* REQUIRED WORK: Extract the line that contains "Some-mainonta asunnollesi (Facebook +" and every line after it through the end of the records below, exactly as written, leaving out any pictures.

* DATA RECORDS:
=======
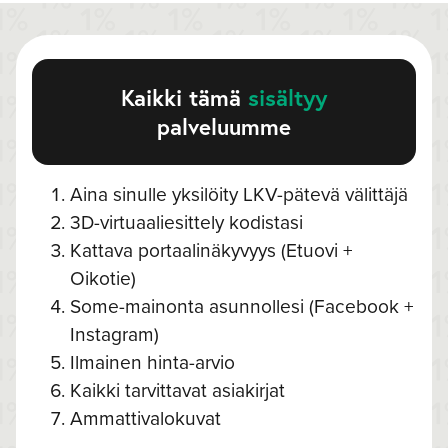
Kaikki tämä
sisältyy
palveluumme
Aina sinulle yksilöity LKV-pätevä välittäjä
3D-virtuaaliesittely kodistasi
Kattava portaalinäkyvyys (Etuovi +
Oikotie)
Some-mainonta asunnollesi (Facebook +
Instagram)
Ilmainen hinta-arvio
Kaikki tarvittavat asiakirjat
Ammattivalokuvat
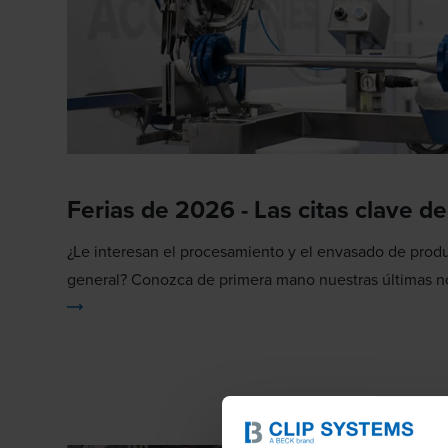
Ferias de 2026 - Las citas clave de
¿Le interesan el procesamiento y el envasado de produ
general? Conozca de primera mano nuestras últimas n
consumibles y tendencias del sector.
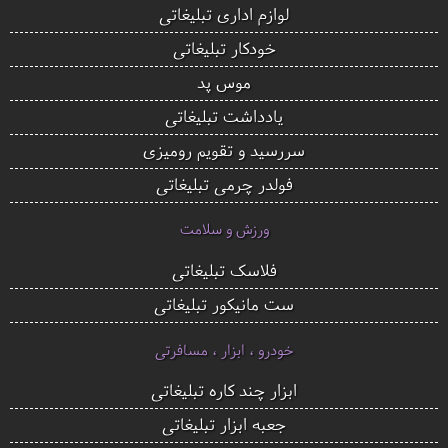
لوازم اداری تبلیغاتی
خودکار تبلیغاتی
موس پد
یادداشت تبلیغاتی
سررسید و تقویم رومیزی
فولدر چرمی تبلیغاتی
ورزش و سلامت
فلاسک تبلیغاتی
ست مانیکور تبلیغاتی
خودرو ، ابزار ، مسافرتی
ابزار چند کاره تبلیغاتی
جعبه ابزار تبلیغاتی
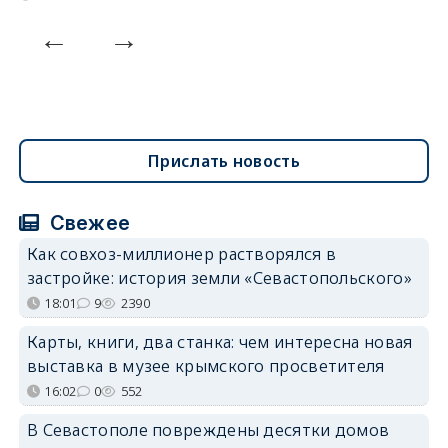
Прислать новость
Свежее
Как совхоз-миллионер растворялся в
застройке: история земли «Севастопольского»
18:01
9
2390
Карты, книги, два станка: чем интересна новая
выставка в музее крымского просветителя
16:02
0
552
В Севастополе повреждены десятки домов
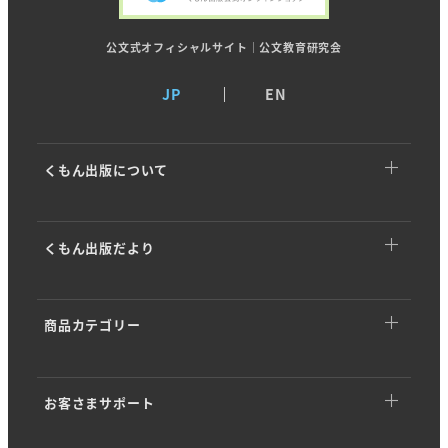
公文式オフィシャルサイト｜公文教育研究会
JP
EN
くもん出版について
くもん出版についてTOP
くもん出版だより
トップメッセージ
くもん出版だよりTOP
基本理念
商品カテゴリー
イベント・キャンペーン
ストーリー
商品カテゴリーTOP
商品情報
会社概要
お客さまサポート
幼児向けドリル・ワーク
開発ストーリー
沿革・歴史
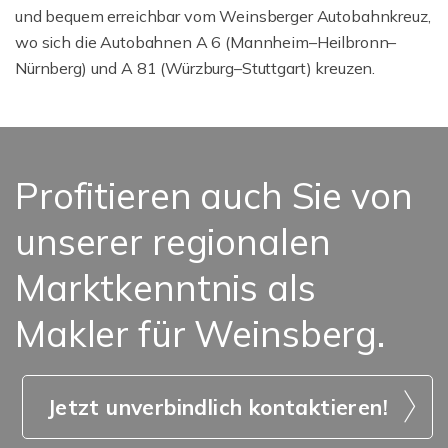
und bequem erreichbar vom Weinsberger Autobahnkreuz,
wo sich die Autobahnen A 6 (Mannheim–Heilbronn–
Nürnberg) und A 81 (Würzburg–Stuttgart) kreuzen.
Profitieren auch Sie von
unserer regionalen
Marktkenntnis als
Makler für Weinsberg.
Jetzt unverbindlich kontaktieren!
=======
* WRITTEN SOLUTION:
Some-mainonta asunnollesi (Facebook +
Instagram)
Ilmainen hinta-arvio
Kaikki tarvittavat asiakirjat
Ammattivalokuvat
Ferias de 2026 - Las citas clave de
¿Le interesan el procesamiento y el envasado de produ
general? Conozca de primera mano nuestras últimas n
consumibles y tendencias del sector.
لوازم اداری تبلیغاتی
خودکار تبلیغاتی
موس پد
یادداشت تبلیغاتی
سررسید و تقویم رومیزی
فولدر چرمی تبلیغاتی
ورزش و سلامت
فلاسک تبلیغاتی
ست مانیکور تبلیغاتی
خودرو ، ابزار ، مسافرتی
ابزار چند کاره تبلیغاتی
جعبه ابزار تبلیغاتی
Прислать новость
Свежее
Как совхоз-миллионер растворялся в
застройке: история земли «Севастопольского»
18:01
9
2390
Карты, книги, два станка: чем интересна новая
выставка в музее крымского просветителя
16:02
0
552
В Севастополе повреждены десятки домов
公文式オフィシャルサイト｜公文教育研究会
JP
EN
くもん出版について
くもん出版についてTOP
くもん出版だより
トップメッセージ
くもん出版だよりTOP
基本理念
商品カテゴリー
イベント・キャンペーン
ストーリー
商品カテゴリーTOP
商品情報
会社概要
お客さまサポート
幼児向けドリル・ワーク
開発ストーリー
沿革・歴史
und bequem erreichbar vom Weinsberger Autobahnkreuz,
wo sich die Autobahnen A 6 (Mannheim–Heilbronn–
Nürnberg) und A 81 (Würzburg–Stuttgart) kreuzen.
Profitieren auch Sie von
unserer regionalen
Marktkenntnis als
Makler für Weinsberg.
Jetzt unverbindlich kontaktieren!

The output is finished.